The spirit is extraordinarily peaty with a definite tang of iodine. It catches in her throat but she can feel the wonderful warmth of it spreading through her. She could get used to it. He downs his own drink in one and pours himself another. ‘That’s better.’
‘What’s happened, Cal? Is there something wrong in Glasgow?’
‘The only thing that’s wrong in Glasgow is my fucking father.’
The raw viciousness of this alarms her all over again, but she waits quietly for him to calm down and explain. He’s practically trembling with rage. Vibrating with it.
He sighs, shakes his head. ‘He wants to put this place on the market.’ He drinks again, gazes at the floor. ‘A holiday cottage by the sea with potential for development. It’ll sell in no time at all.’
‘This place?’ She looks around. This is only her second visit but even she can see how much Cal treasures it. What a sanctuary it seems to be for him. ‘Why would he do that? Do they need the money?’
Cal bursts out laughing but it’s obviously not very funny. ‘No. Of course he doesn’t need the fucking money, hen. He’s rolling in it. You should see his personal VAT bill, the one for his art sales. And that’s nothing to do with the shop. A separate business altogether.’
‘Then I don’t understand. Doesn’t he know how you feel about it? How much you love it?’
‘Of course he knows. That’s one of his reasons for doing it. He likes to be in control and this is just another way of making sure everyone including me is under his thumb.’
She’s speechless for a
moment or two. The thought of her dad, of Rob, doing something similar, is so far beyond her imagination that it’s hard to understand why any father would contemplate doing it to a child, unless in desperate circumstances.
‘Why?’ she says again. ‘I mean, what’s in it for him?’
‘What’s in it for him is that he thinks I’ll have to go back to Glasgow and take over running the shop. He sees this as my bolthole. My sanctuary. Which it is, of course. He thinks I make excuses to be here all the time, working on my fancy bits of furniture. Upcycling. You should have heard the way he spat that word out!’
Maybe he does make excuses to be here all the time. The thought had certainly crossed her mind, although she can’t say that to him now.

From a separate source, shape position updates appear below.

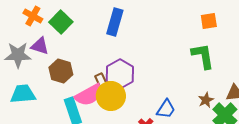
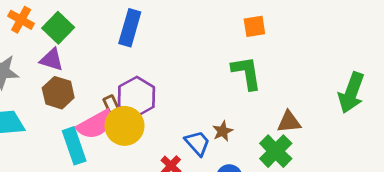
purple triangle: (40, 46) -> (52, 60), moved
brown star: (206, 100) -> (223, 131), moved
blue trapezoid: (166, 109) -> (197, 143), turned -75

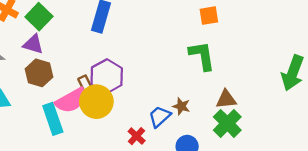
brown triangle: (289, 122) -> (226, 99), moved
brown star: (223, 131) -> (181, 106), turned -30
blue trapezoid: (197, 143) -> (160, 117), turned -90

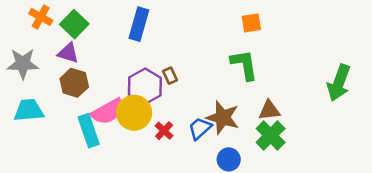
brown rectangle: (85, 83) -> (170, 76), moved
brown star: (181, 106) -> (223, 118), size x1.8
red cross: (137, 136) -> (164, 131), moved

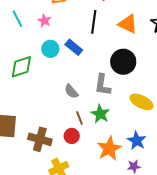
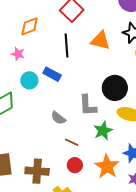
black circle: (123, 62) -> (115, 88), moved
green star: (100, 114) -> (103, 131), moved, turned 30
brown line: (79, 118) -> (72, 142), turned -32
red circle: (72, 136) -> (75, 165), moved

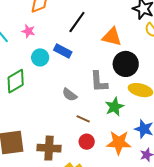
orange triangle: (100, 41) -> (112, 37), moved
black line: (67, 45) -> (77, 22), turned 40
orange star: (107, 166) -> (119, 143), turned -30

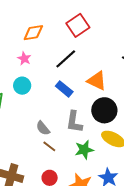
pink star: (28, 31) -> (24, 59), moved
blue rectangle: (63, 51) -> (64, 89), moved
brown line: (83, 119) -> (49, 146), moved

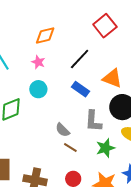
red square: (78, 25) -> (105, 26), moved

‘Can he do it?’ she asks instead.
‘Of course he can do it.’
‘But what about your mother?’
‘Well, yes. Her name is on the deeds right enough.’

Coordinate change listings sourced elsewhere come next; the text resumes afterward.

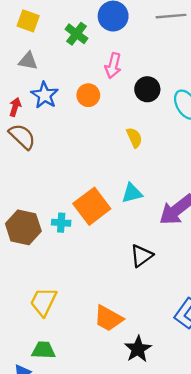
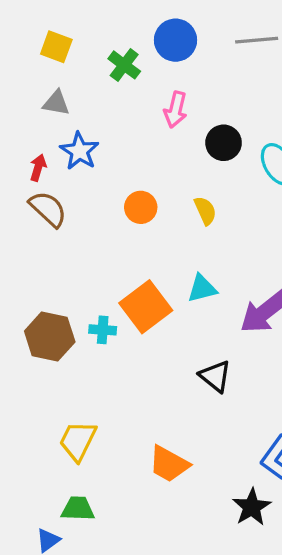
orange circle: (88, 95) -> (141, 207), moved
black triangle: (141, 256) -> (215, 376), turned -45
black star: (138, 349) -> (252, 507), moved

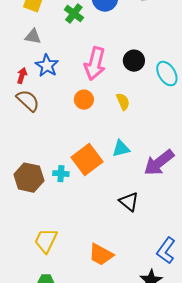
pink arrow: (176, 110) -> (95, 64), moved, size x1.5

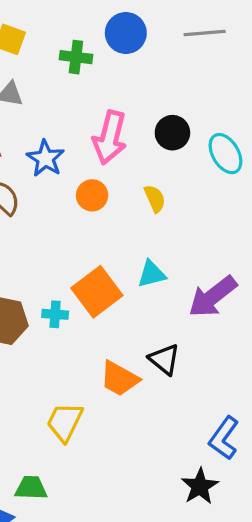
green cross: (74, 14) -> (76, 57), turned -30
blue star: (47, 66) -> (45, 158), moved
yellow trapezoid: (46, 241) -> (65, 422), moved
orange trapezoid: (101, 255) -> (119, 379), moved

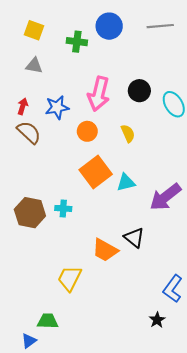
blue star: (45, 158) -> (57, 107), turned 30
orange square: (97, 292) -> (96, 172), moved
black star: (200, 486) -> (157, 320), size x0.7

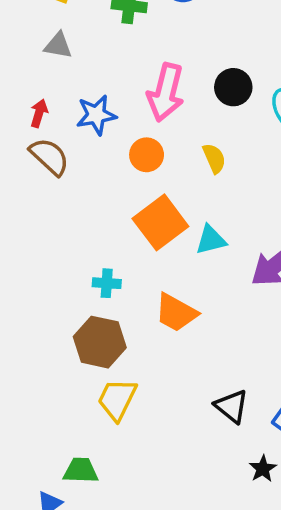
brown hexagon: (30, 213) -> (100, 342), moved
black triangle: (134, 238) -> (232, 406), moved
orange trapezoid: (105, 250) -> (176, 313), moved

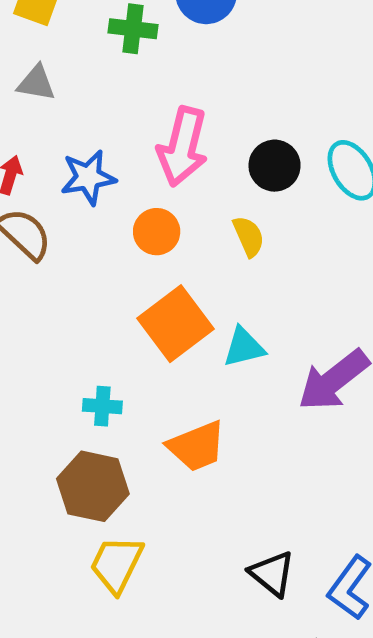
black circle: (233, 87) -> (275, 166), moved
orange trapezoid: (176, 313) -> (197, 446), turned -51

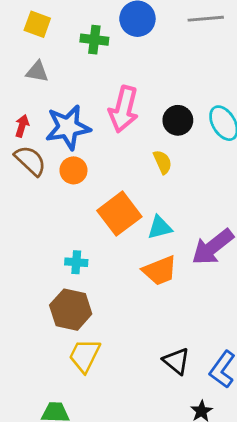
blue star: (88, 177) -> (68, 127), size x1.4
orange circle: (157, 232) -> (73, 170), moved
orange trapezoid: (197, 446) -> (160, 271), moved

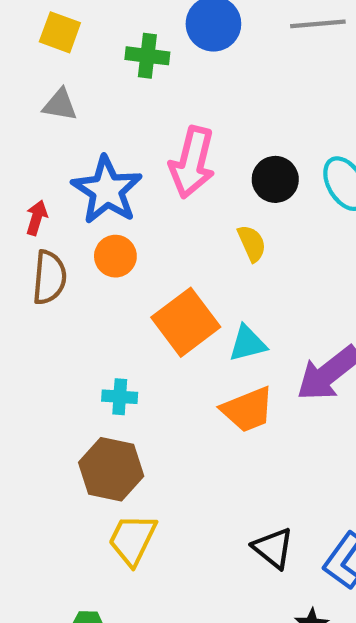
red arrow: (22, 126) -> (37, 218), moved
blue star: (68, 127) -> (107, 190), turned -30
brown semicircle: (30, 161) -> (49, 277), moved, turned 52

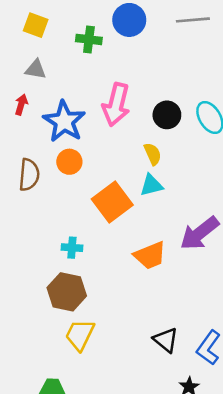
red arrow: (37, 218) -> (21, 105), moved
cyan triangle: (248, 343) -> (151, 185), moved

‘I thought the house was in her family originally.’
‘It was. But she added his name when they got married. She once told me she wanted to share everything with him, and he was painting over here back then.’
‘So it’s in both their names?’
He looks exasperated, as though she’s being obtuse. ‘Yes, of course. She would have a say in it. As his wife. But you know, Mum tends to do as she’s told. And if he wants to sell, that’s what he’ll do.’
‘Does she? Do as she’s told, I mean?’ This is more or less what Mrs Cameron said too. But Fiona hadn’t struck her as being particularly meek.
‘Oh, Daisy, you don’t know the half of it. Years of living with my dad.’ He shakes his head. ‘What do they call it now? Coercive control? Gaslighting.’